The “Up” documentaries appear to be documenting this fact, at least as far as 7-year-olds are concerned. These documentaries, which have visited a group of British people every 7 years since they were 7 (they are now in their 50s), were originally intended to track whether people would stay in their same social/economic class. But they ended up showing that personality really is a constant. Editing may be responsible for some of the similarities, but it’s hard to believe that the shy boy of 7, who is now a shy man of 54, or the young girl of 7 who blamed everyone else for her hardships, who at 54 is still blaming everyone else for her hardships, are very much different from their on-camera portrayals.

It’s only a small, heavily edited sample, but it rings very true for me.

I’m pleased to report that only 73% of my personality was formed by age 5. My rampant paranoia, raging ego, and desperate need to flout social convention all kicked in at a later age.

Furthermore, that percentage may drop, because I’m only 54, and my personality may still not be fully formed. I may add obsession and compulsion to my repertoire.

I doubt this is a solid fact, especially the particular percentage value.

However, I will not be surprised if my older child is always a bit more cautious, concerned with familiarity and control, finicky, and conscientious, while the younger is always a bit more exuberant, impetuous, disregarding of boundaries and limitations (including her own biological needs), and in love with food.

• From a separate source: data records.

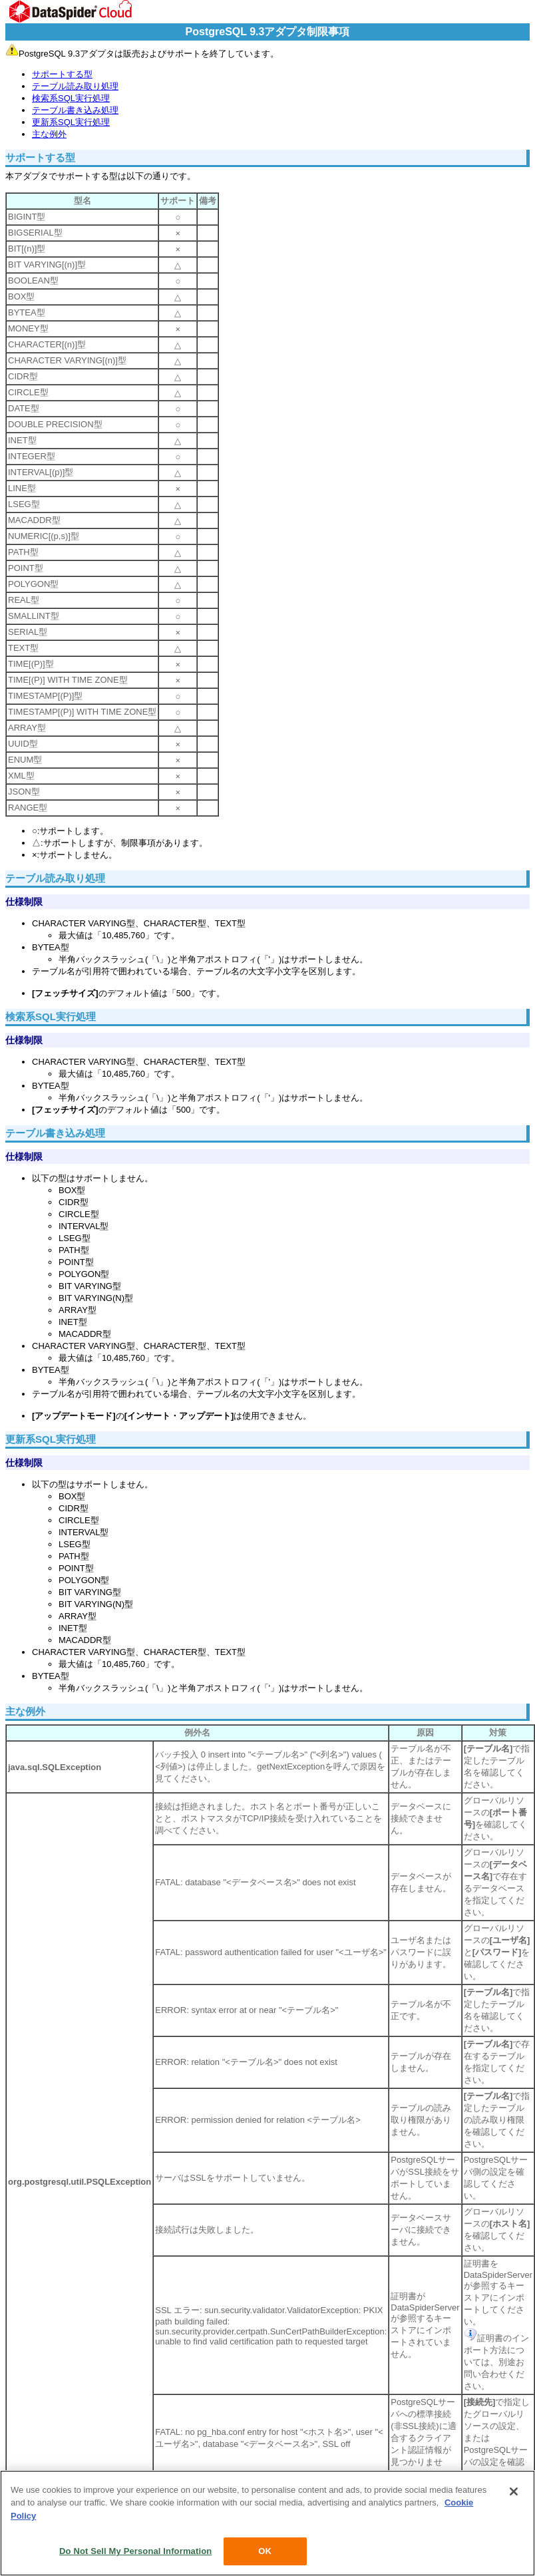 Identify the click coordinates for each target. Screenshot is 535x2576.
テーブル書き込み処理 (75, 110)
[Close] (513, 2491)
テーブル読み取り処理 (75, 86)
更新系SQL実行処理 (71, 122)
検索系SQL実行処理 (71, 98)
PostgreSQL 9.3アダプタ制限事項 (268, 31)
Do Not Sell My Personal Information (135, 2551)
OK (264, 2551)
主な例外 (49, 134)
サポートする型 (62, 74) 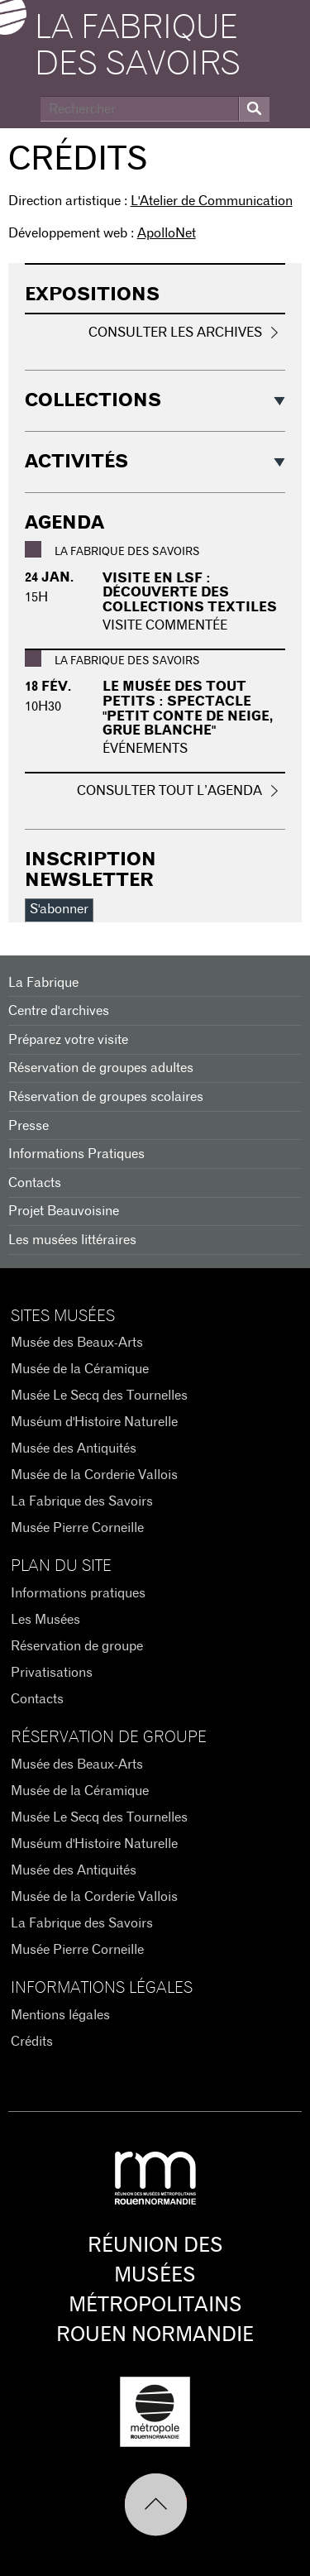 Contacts (34, 1183)
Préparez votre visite (68, 1039)
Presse (28, 1125)
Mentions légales (60, 2015)
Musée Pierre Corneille (77, 1528)
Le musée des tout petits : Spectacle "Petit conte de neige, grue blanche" (188, 708)
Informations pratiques (78, 1593)
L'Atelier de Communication (212, 201)
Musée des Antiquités (73, 1448)
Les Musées (45, 1619)
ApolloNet (166, 233)
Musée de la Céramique (80, 1369)
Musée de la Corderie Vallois (94, 1475)
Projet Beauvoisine (63, 1211)
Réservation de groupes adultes (100, 1068)
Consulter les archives (175, 332)
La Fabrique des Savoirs (82, 1501)
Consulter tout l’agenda (169, 790)
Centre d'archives (58, 1010)
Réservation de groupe (77, 1646)
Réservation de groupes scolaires (105, 1097)
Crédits (32, 2041)
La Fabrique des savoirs (138, 46)
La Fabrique (43, 982)
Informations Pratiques (76, 1154)
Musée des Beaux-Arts (77, 1342)
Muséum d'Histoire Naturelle (94, 1422)
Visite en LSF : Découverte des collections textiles (190, 593)
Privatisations (52, 1672)
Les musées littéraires (72, 1240)
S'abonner (59, 909)
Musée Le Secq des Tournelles (99, 1395)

I only have a sample of two, but my children’s basic personalities were evident within days,maybe even hours of birth. My first was a difficult, self-willed child, who resisted change, even change for the good. I learned to rename her personality traits: she wasn’t stubborn,she stuck to her beliefs, she wasn’t disobedient, she was a leader and not a blind follower, the list goes on… to this day, she rejects authority and makes her own determination, she always has to think for herself even when that makes life much more difficult for her. She does have great personal charm, and enormous loyalty to her friends, but she does not suffer fools gladly. She was voted Most Talented by her High School class. My second child was much more laid back and relaxed in his attitude toward life from the beginning: he was almost always happy and content. He has always had great personal charm and was voted Prince of Personality in his high school class, He was a much easier child to parent as he pretty much went along with our parental expectations. To this day, he is a man who gets along with most anyone, and shrugs off small annoyances.

Just a data point .

“They” say that 107% of people misuse statistics. They say it , so it must be true.

Is not!

I went to the psychiatrist for the first time when I was 5 and I still have the detailed evaluation she wrote up for my parents. I have all of the same problems now, 23 years later, but I am less crazy. :slight_smile:

It’s not true that people can’t or don’t grow and change tremendously (or sometimes, hardly at all) as they mature and age. But at the same time I think it is true that you are YOU, with quirks and traits and issues you may struggle with the rest of your life, at a very young age. I’ve always believed that because I have been taking care of kids and watching them grow into teens and now adults since I was a kid myself, and I can always see so much of the child, even infant they were, in the older person. As well, I’m very much still the same person that my parents told me about as a baby, toddler, child and teen, and who I remember being as far back as I can. Little things like my dislike of certain noises, loving dogs, not liking to be touched, insisting on doing everything independently.